Der Story liegt aber auch ein grundlegendes Logikproblem zugrunde,
weil wichtige TNG-Ereignisse rund um Data und die anderen
Soong-Androiden aus Soongs Perspektive nacherzählt werden müssen.
Soong ist immer in der Nähe oder lässt sich informieren, wenn
irgendetwas mit seinen Schützlingen passiert, greift aber nie ein,
selbst in brenzligen Situationen nicht. Außerdem bringt das
Nacherzählen von TV-Episoden dem Roman vermeidbare Längen ein.

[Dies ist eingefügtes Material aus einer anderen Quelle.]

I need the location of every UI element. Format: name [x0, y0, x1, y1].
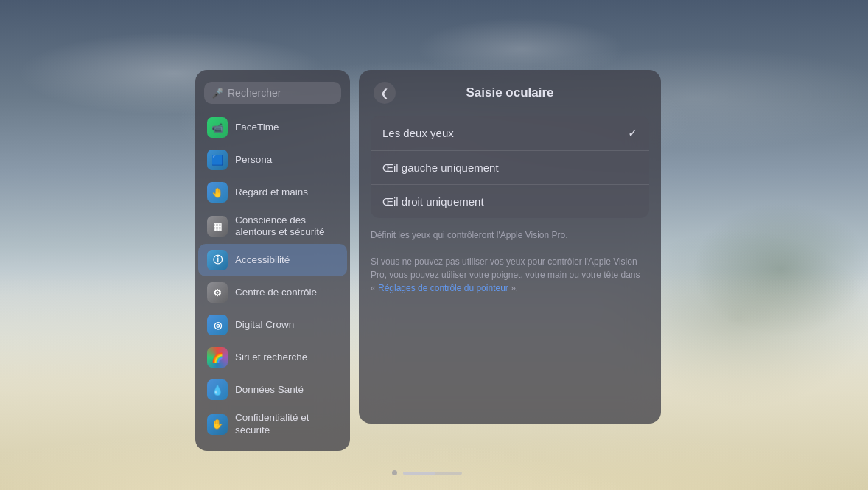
sidebar-item-persona[interactable]: 🟦 Persona	[198, 144, 347, 176]
sidebar-item-facetime[interactable]: 📹 FaceTime	[198, 111, 347, 144]
sidebar-item-centre[interactable]: ⚙ Centre de contrôle	[198, 276, 347, 309]
check-icon-deux-yeux: ✓	[628, 126, 637, 140]
back-button[interactable]: ❮	[374, 82, 396, 104]
sidebar-label-sante: Données Santé	[235, 384, 304, 396]
sidebar-label-accessibilite: Accessibilité	[235, 254, 290, 266]
sidebar-label-confidentialite: Confidentialité et sécurité	[235, 412, 338, 435]
option-gauche[interactable]: Œil gauche uniquement	[371, 150, 649, 184]
sidebar-label-persona: Persona	[235, 154, 272, 166]
description-block: Définit les yeux qui contrôleront l'Appl…	[371, 228, 649, 295]
sidebar-item-digital[interactable]: ◎ Digital Crown	[198, 309, 347, 341]
ui-container: 🎤 Rechercher 📹 FaceTime 🟦 Persona 🤚 Rega…	[195, 70, 661, 451]
sidebar-icon-centre: ⚙	[207, 282, 228, 303]
sidebar-icon-siri: 🌈	[207, 347, 228, 368]
sidebar-icon-sante: 💧	[207, 379, 228, 400]
sidebar-item-conscience[interactable]: ▦ Conscience des alentours et sécurité	[198, 209, 347, 244]
sidebar-icon-digital: ◎	[207, 315, 228, 335]
sidebar-label-regard: Regard et mains	[235, 186, 308, 198]
detail-title: Saisie oculaire	[396, 85, 624, 100]
sidebar-icon-persona: 🟦	[207, 150, 228, 170]
sidebar-item-regard[interactable]: 🤚 Regard et mains	[198, 176, 347, 209]
sidebar-label-conscience: Conscience des alentours et sécurité	[235, 214, 338, 238]
description-link[interactable]: Réglages de contrôle du pointeur	[378, 283, 508, 293]
option-label-gauche: Œil gauche uniquement	[382, 161, 637, 174]
sidebar-item-sante[interactable]: 💧 Données Santé	[198, 374, 347, 406]
progress-area	[195, 470, 658, 475]
back-chevron-icon: ❮	[380, 87, 389, 99]
sidebar-icon-accessibilite: ⓘ	[207, 250, 228, 270]
progress-dot	[392, 470, 397, 475]
sidebar-label-digital: Digital Crown	[235, 319, 294, 331]
search-placeholder: Rechercher	[228, 87, 281, 99]
sidebar-icon-conscience: ▦	[207, 216, 228, 237]
progress-bar-fill	[403, 472, 435, 475]
search-icon: 🎤	[211, 88, 223, 99]
options-group: Les deux yeux ✓ Œil gauche uniquement Œi…	[371, 116, 649, 218]
detail-header: ❮ Saisie oculaire	[359, 70, 661, 116]
sidebar-label-centre: Centre de contrôle	[235, 287, 317, 298]
sidebar-icon-regard: 🤚	[207, 182, 228, 203]
sidebar-item-confidentialite[interactable]: ✋ Confidentialité et sécurité	[198, 406, 347, 441]
sidebar-icon-facetime: 📹	[207, 117, 228, 138]
description-line1: Définit les yeux qui contrôleront l'Appl…	[371, 228, 649, 242]
sidebar: 🎤 Rechercher 📹 FaceTime 🟦 Persona 🤚 Rega…	[195, 70, 350, 451]
progress-bar-track	[403, 472, 462, 475]
description-line2: Si vous ne pouvez pas utiliser vos yeux …	[371, 255, 649, 295]
sidebar-label-siri: Siri et recherche	[235, 351, 307, 363]
option-label-droit: Œil droit uniquement	[382, 195, 637, 208]
sidebar-item-siri[interactable]: 🌈 Siri et recherche	[198, 341, 347, 374]
sidebar-items-list: 📹 FaceTime 🟦 Persona 🤚 Regard et mains ▦…	[195, 111, 350, 442]
option-droit[interactable]: Œil droit uniquement	[371, 184, 649, 218]
option-label-deux-yeux: Les deux yeux	[382, 127, 628, 139]
option-deux-yeux[interactable]: Les deux yeux ✓	[371, 116, 649, 150]
sidebar-icon-confidentialite: ✋	[207, 414, 228, 435]
detail-panel: ❮ Saisie oculaire Les deux yeux ✓ Œil ga…	[359, 70, 661, 424]
search-bar[interactable]: 🎤 Rechercher	[204, 82, 341, 104]
sidebar-label-facetime: FaceTime	[235, 122, 279, 133]
sidebar-item-accessibilite[interactable]: ⓘ Accessibilité	[198, 244, 347, 276]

Das Ende ist leider recht unbefriedigend. Unnötigerweise wird noch
ein Actionplot aufgemacht, um Soong sterben lassen zu können. Man
trifft auf eine Androidenarmee, die von Lore und den ihm ergebenen
abtrünnigen Borg erschaffen wurde (TNG
"Descent"). Was für sich
schon weit hergeholt wirkt, wird kurz darauf wieder relativiert,
weil die Androiden nur halb funktionsfähig sind. So darf Soong die
Armee dann im richtigen Moment besiegen, indem er sie einfach
neustartet - er bleibt halt ein Androidengenie.
Während alle von der Enterprise-Crew eine erfüllte Partnerschaft
gefunden zu haben scheinen (Picard mit Beverly Crusher und ihrem
zeweijährigen Sohn René, Will Riker und Deanna Troi auf der
Titan, und überraschenderweise sogar Geordi mit der Ärztin Dr.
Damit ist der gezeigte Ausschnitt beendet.